The presentation can be printed, displayed live on a computer, or navigated through at the command of the presenter. For larger audiences the computer display is often projected using a video projector. Slides can also form the basis of webcasts.
PowerPoint provides three types of movements:
- Entrance, emphasis, and exit of elements on a slide itself are controlled by what PowerPoint calls Custom Animations
- Transitions, on the other hand are movements between slides. These can be animated in a variety of ways
- Custom animation can be used to create small story boards by animating pictures to enter, exit or move
With callouts, speech bubbles with edited text can be sent on and off to create speech. The overall design of a presentation can be controlled with a master slide; and the overall structure, extending to the text on each slide, can be edited using a primitive outliner.
Presentations can be saved and run in any of the file formats: the 2003 default .ppt (presentation), .pps (PowerPoint Show) or .pot (template).

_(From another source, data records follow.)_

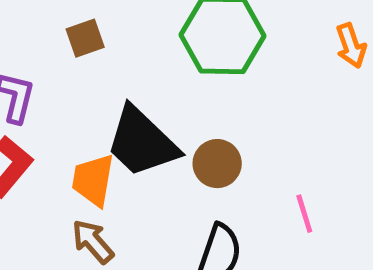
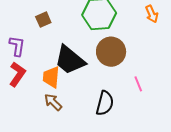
brown circle: (217, 164) -> (111, 52), moved, size x1.5

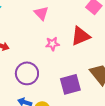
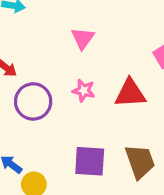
purple circle: (27, 73) -> (33, 101), moved

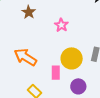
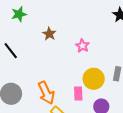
orange arrow: (25, 57) -> (46, 93), moved, turned -145

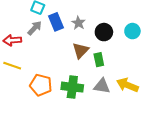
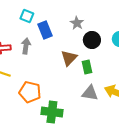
gray star: (78, 23) -> (77, 23), moved
gray arrow: (35, 28) -> (26, 46), moved, turned -35
green cross: (72, 87) -> (52, 112), moved

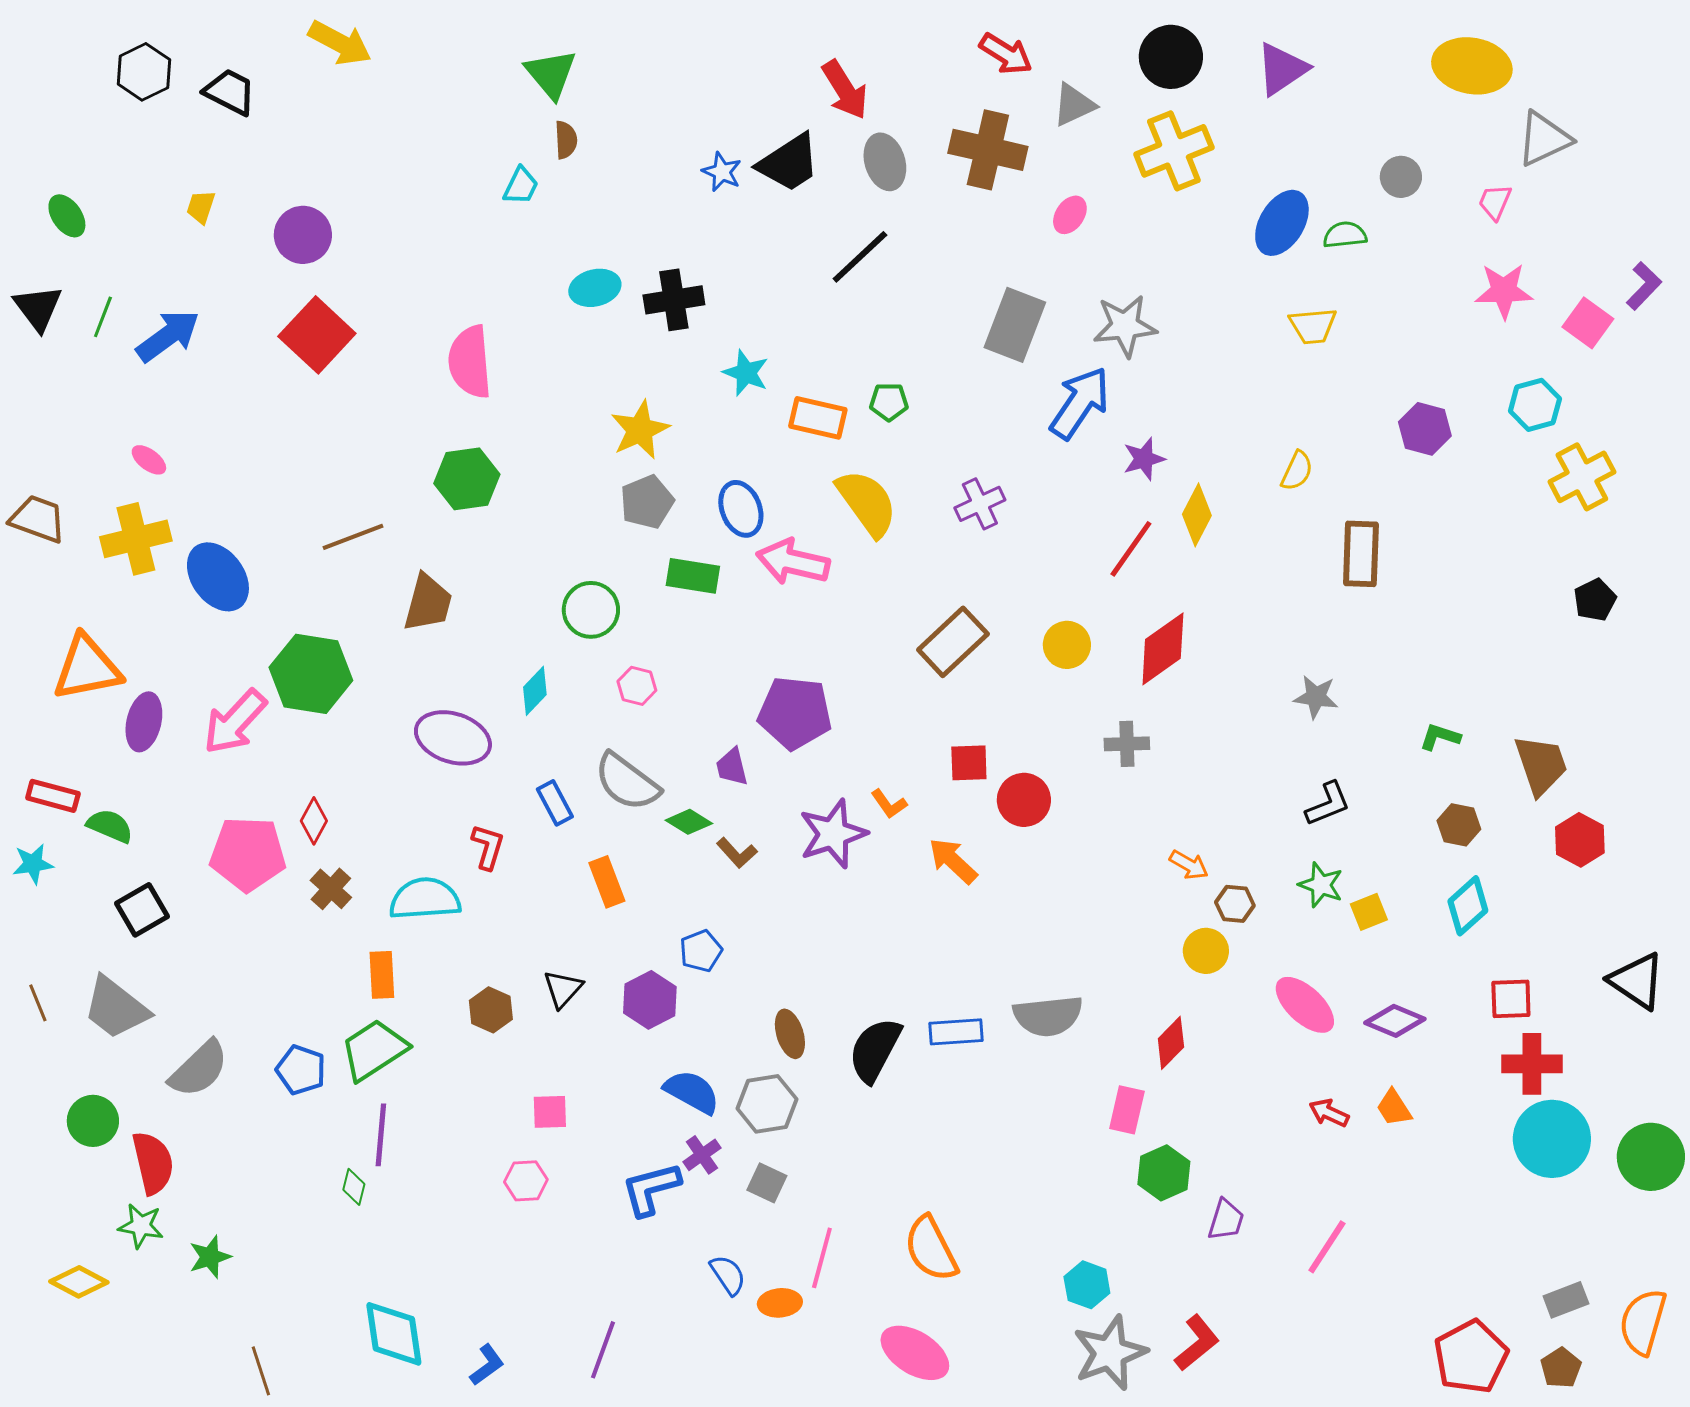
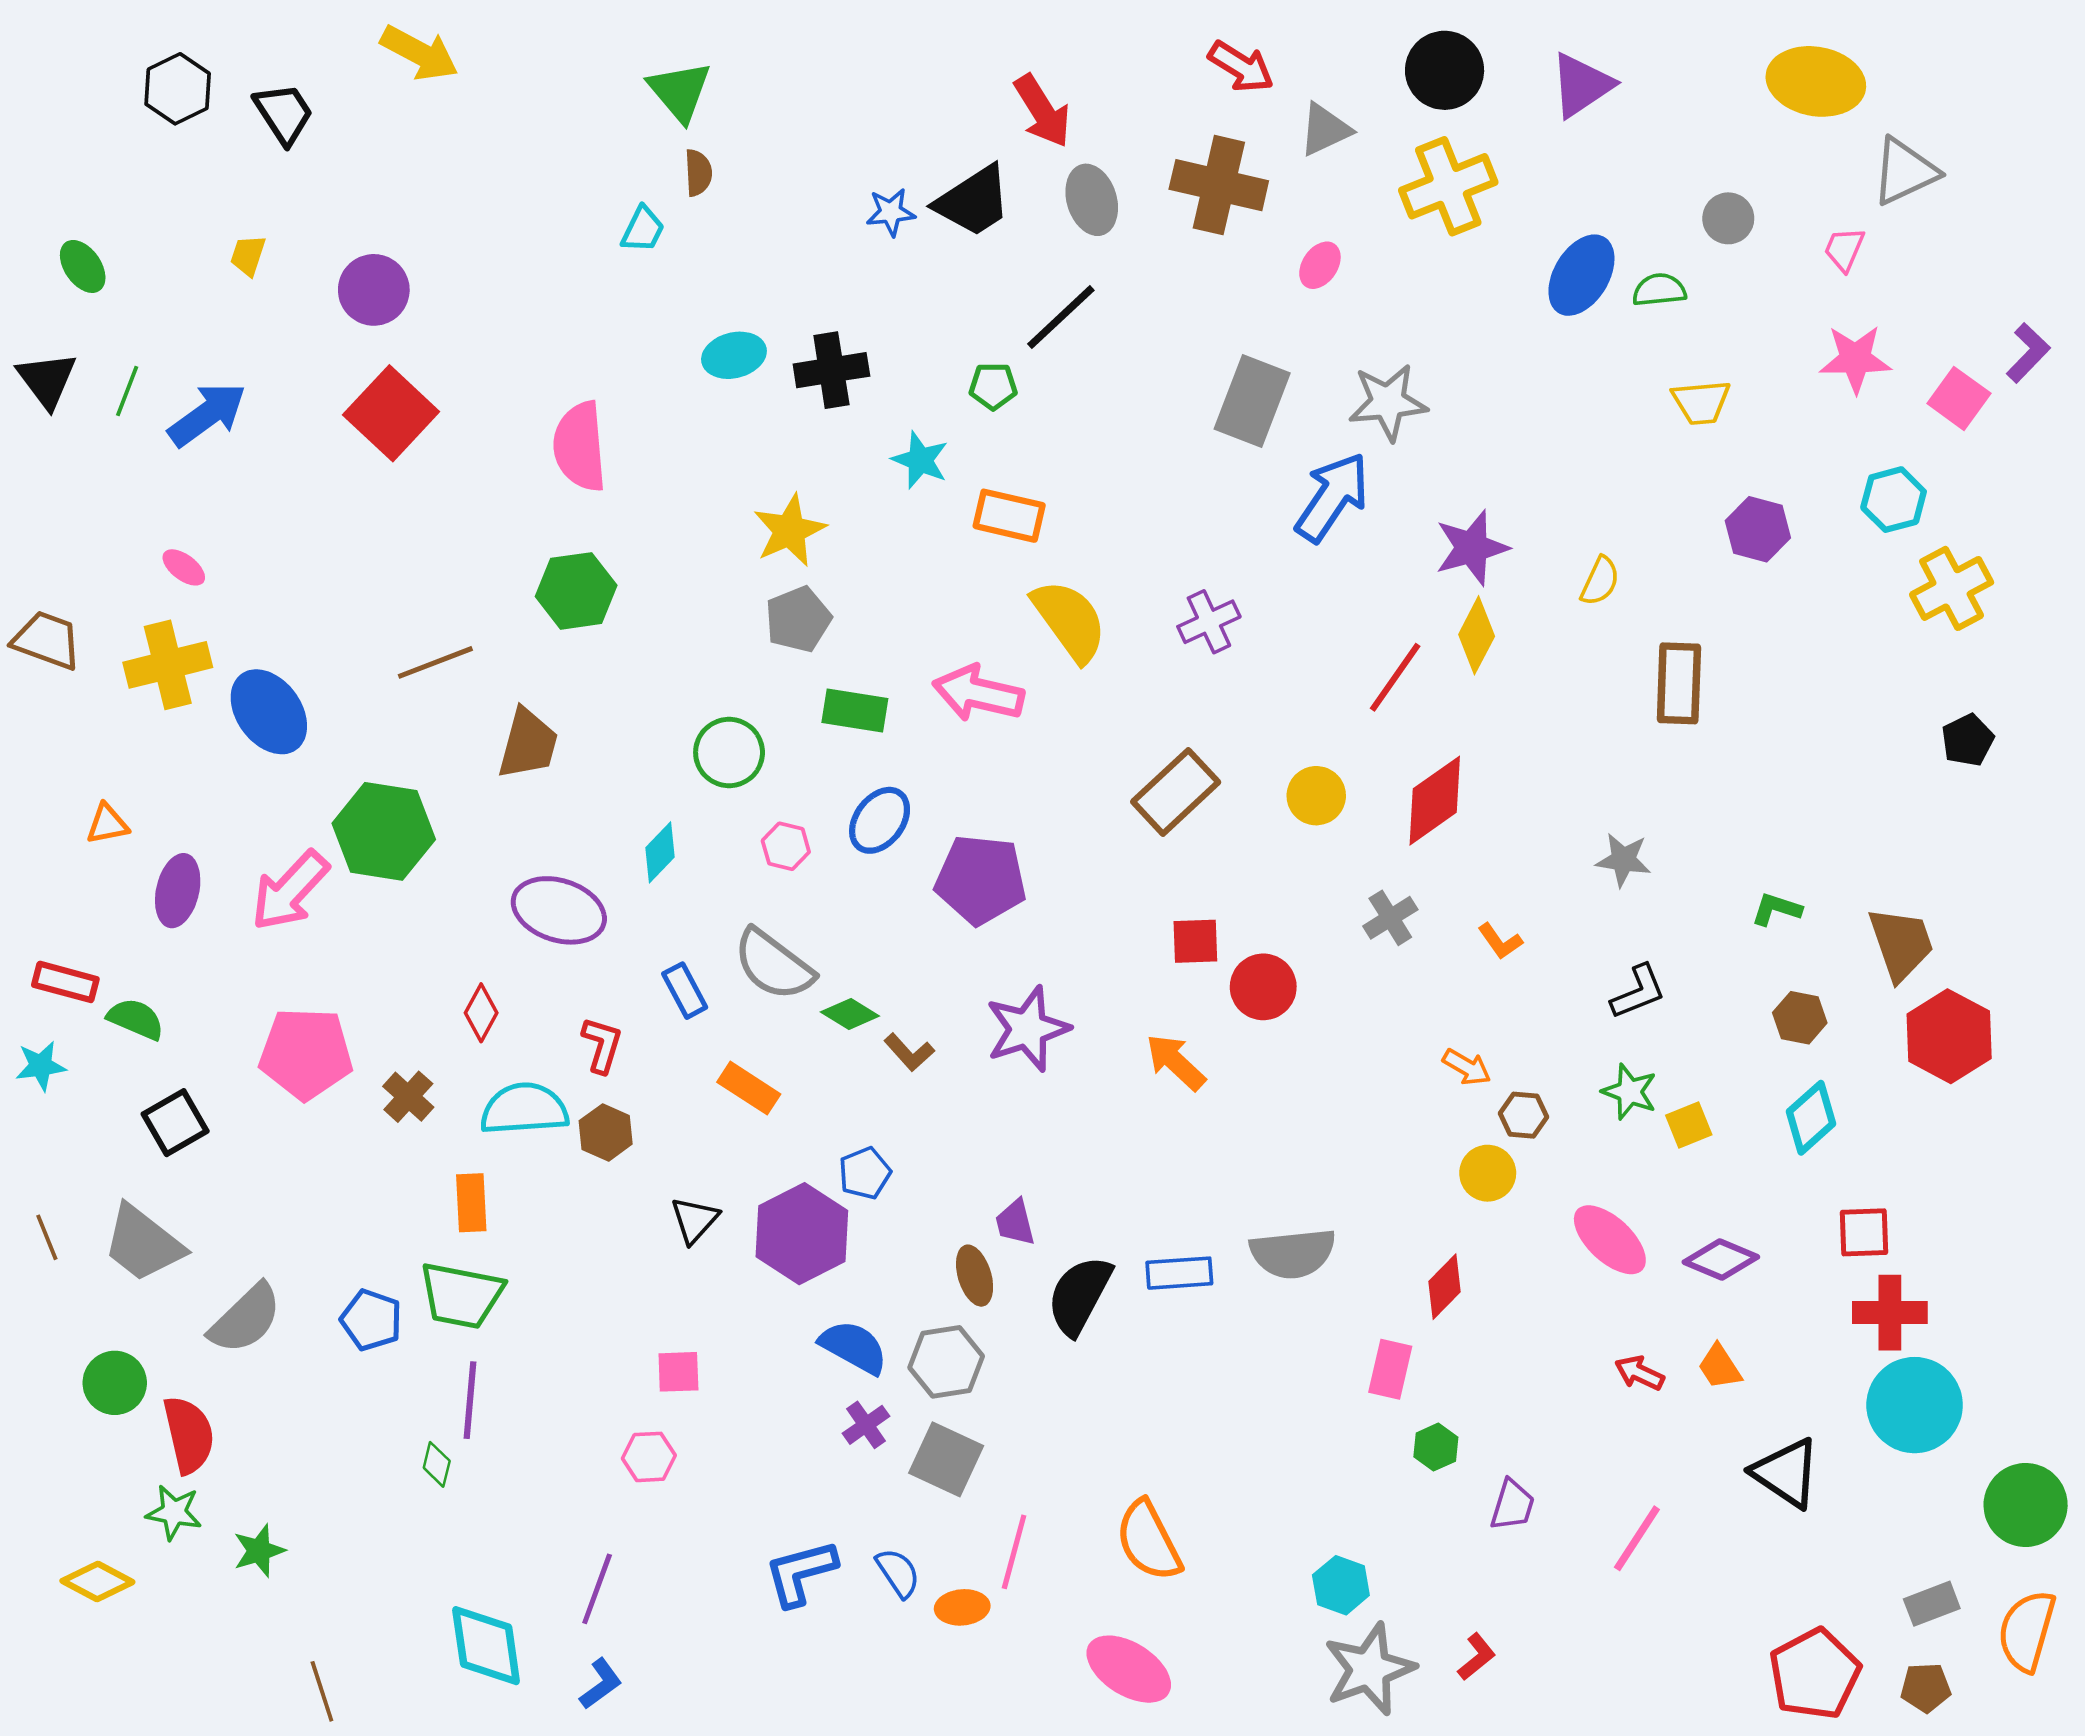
black trapezoid: (230, 92) -> (284, 113), turned 30
blue star: (722, 172) -> (891, 212), turned -30
yellow trapezoid: (1313, 326) -> (1701, 402), moved
green pentagon: (889, 402) -> (993, 386), moved
purple star: (1144, 459) -> (1472, 548), moved, size x1.4
blue ellipse: (741, 509) -> (880, 820), moved, turned 58
orange triangle: (87, 668) -> (107, 824), size x0.5
gray cross: (1127, 744) -> (1390, 918), turned -30
purple trapezoid: (732, 767) -> (1015, 1222), moved
orange L-shape: (889, 804) -> (1500, 941), moved
red diamond: (314, 821) -> (481, 1013), moved
red hexagon: (1580, 840) -> (1949, 1036), size x1.4
orange rectangle: (607, 882) -> (749, 1088), turned -36
black triangle: (1637, 981) -> (1786, 1473), moved
purple hexagon: (650, 1000) -> (802, 1234), size x1.4
brown hexagon: (491, 1010) -> (606, 1132), moved
green trapezoid: (374, 1050) -> (461, 1295), turned -136
green circle: (1651, 1157) -> (2026, 1505), moved
green hexagon: (1164, 1173) -> (1436, 1447), size x0.7
gray square: (767, 1183) -> (946, 1459), size x1.5
blue L-shape: (651, 1189) -> (801, 1573), moved
red L-shape: (1197, 1343) -> (1477, 1657), size x0.7
purple line: (603, 1350) -> (597, 1589), moved
brown pentagon: (1561, 1368) -> (1926, 1688), turned 30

In PowerPoint 2007 and Mac OS X 2008 versions, the XML-based file formats .pptx, .ppsx and .potx have been introduced, along with the macro-enabled file formats .pptm, .potm, .ppsm.
Cultural effects
Supporters and critics generally agree that the ease of use of presentation software can save a lot of time for people who otherwise would have used other types of visual aid—hand-drawn or mechanically typeset slides, blackboards or whiteboards, or overhead projections. Ease of use also encourages those who otherwise would not have used visual aids, or would not have given a presentation at all, to make presentations. As PowerPoint's style, animation, and multimedia abilities have become more sophisticated, and as the application has generally made it easier to produce presentations (even to the point of having an "AutoContent Wizard" suggesting a structure for a presentation), the difference in needs and desires of presenters and audiences has become more noticeable.